▼▼▼
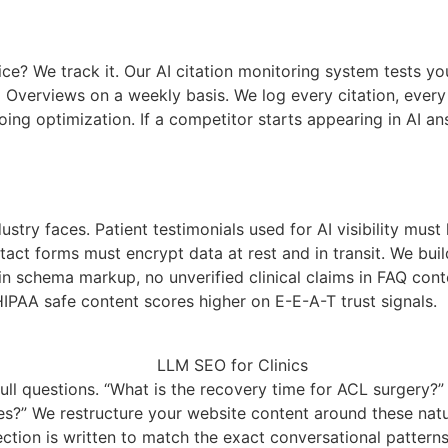
 We track it. Our AI citation monitoring system tests you
I Overviews on a weekly basis. We log every citation, eve
ngoing optimization. If a competitor starts appearing in AI
stry faces. Patient testimonials used for AI visibility mus
ct forms must encrypt data at rest and in transit. We build
in schema markup, no unverified clinical claims in FAQ cont
IPAA safe content scores higher on E-E-A-T trust signals.
ll questions. “What is the recovery time for ACL surgery?” “
etes?” We restructure your website content around these na
tion is written to match the exact conversational patterns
▲▲▲
What is being asked> Go through the material above and copy each line that holds the string "content".

Reply to the exercise>
IPAA safe content scores higher on E-E-A-T trust signals.
etes?” We restructure your website content around these na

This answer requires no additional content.